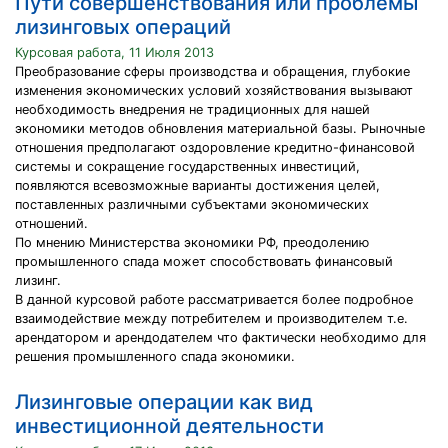
Пути совершенствования или проблемы
лизинговых операций
Курсовая работа, 11 Июля 2013
Преобразование сферы производства и обращения, глубокие
изменения экономических условий хозяйствования вызывают
необходимость внедрения не традиционных для нашей
экономики методов обновления материальной базы. Рыночные
отношения предполагают оздоровление кредитно-финансовой
системы и сокращение государственных инвестиций,
появляются всевозможные варианты достижения целей,
поставленных различными субъектами экономических
отношений.
По мнению Министерства экономики РФ, преодолению
промышленного спада может способствовать финансовый
лизинг.
В данной курсовой работе рассматривается более подробное
взаимодействие между потребителем и производителем т.е.
арендатором и арендодателем что фактически необходимо для
решения промышленного спада экономики.
Лизинговые операции как вид
инвестиционной деятельности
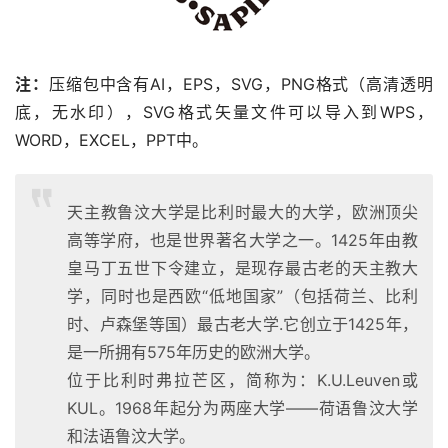
注：
压缩包中含有AI，EPS，SVG，PNG格式（高清透明
底，无水印），SVG格式矢量文件可以导入到WPS，
WORD，EXCEL，PPT中。
天主教鲁汶大学是比利时最大的大学，欧洲顶尖
高等学府，也是世界著名大学之一。1425年由教
皇马丁五世下令建立，是现存最古老的天主教大
学，同时也是西欧“低地国家”（包括荷兰、比利
时、卢森堡等国）最古老大学.它创立于1425年，
是一所拥有575年历史的欧洲大学。
位于比利时弗拉芒区，简称为：K.U.Leuven或
KUL。1968年起分为两座大学——荷语鲁汶大学
和法语鲁汶大学。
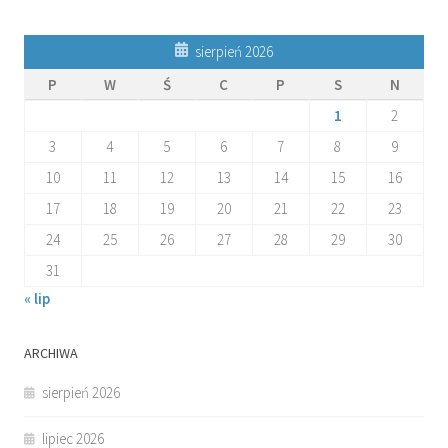
sierpień 2026
P
W
Ś
C
P
S
N
1
2
3
4
5
6
7
8
9
10
11
12
13
14
15
16
17
18
19
20
21
22
23
24
25
26
27
28
29
30
31
« lip
ARCHIWA
sierpień 2026
lipiec 2026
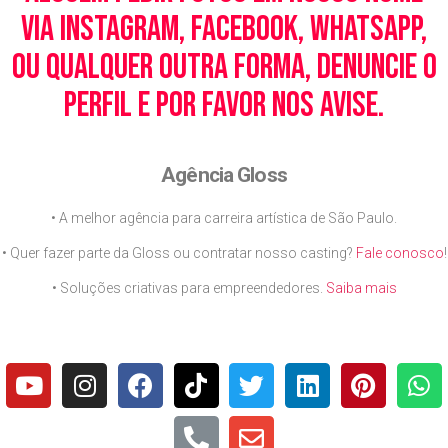
via Instagram, Facebook, WhatsApp,
ou qualquer outra forma, denuncie o
perfil e por favor nos avise.
Agência Gloss
• A melhor agência para carreira artística de São Paulo.
• Quer fazer parte da Gloss ou contratar nosso casting?
Fale conosco
!
• Soluções criativas para empreendedores.
Saiba mais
§ §
Task to carry out: Exact copy, no pictures: return the entries word for word.

Exercise output:
Пути совершенствования или проблемы
лизинговых операций
Курсовая работа, 11 Июля 2013
Преобразование сферы производства и обращения, глубокие
изменения экономических условий хозяйствования вызывают
необходимость внедрения не традиционных для нашей
экономики методов обновления материальной базы. Рыночные
отношения предполагают оздоровление кредитно-финансовой
системы и сокращение государственных инвестиций,
появляются всевозможные варианты достижения целей,
поставленных различными субъектами экономических
отношений.
По мнению Министерства экономики РФ, преодолению
промышленного спада может способствовать финансовый
лизинг.
В данной курсовой работе рассматривается более подробное
взаимодействие между потребителем и производителем т.е.
арендатором и арендодателем что фактически необходимо для
решения промышленного спада экономики.
Лизинговые операции как вид
инвестиционной деятельности
注：
压缩包中含有AI，EPS，SVG，PNG格式（高清透明
底，无水印），SVG格式矢量文件可以导入到WPS，
WORD，EXCEL，PPT中。
天主教鲁汶大学是比利时最大的大学，欧洲顶尖
高等学府，也是世界著名大学之一。1425年由教
皇马丁五世下令建立，是现存最古老的天主教大
学，同时也是西欧“低地国家”（包括荷兰、比利
时、卢森堡等国）最古老大学.它创立于1425年，
是一所拥有575年历史的欧洲大学。
位于比利时弗拉芒区，简称为：K.U.Leuven或
KUL。1968年起分为两座大学——荷语鲁汶大学
和法语鲁汶大学。
sierpień 2026
P
W
Ś
C
P
S
N
1
2
3
4
5
6
7
8
9
10
11
12
13
14
15
16
17
18
19
20
21
22
23
24
25
26
27
28
29
30
31
« lip
ARCHIWA
sierpień 2026
lipiec 2026
via Instagram, Facebook, WhatsApp,
ou qualquer outra forma, denuncie o
perfil e por favor nos avise.
Agência Gloss
• A melhor agência para carreira artística de São Paulo.
• Quer fazer parte da Gloss ou contratar nosso casting?
Fale conosco
!
• Soluções criativas para empreendedores.
Saiba mais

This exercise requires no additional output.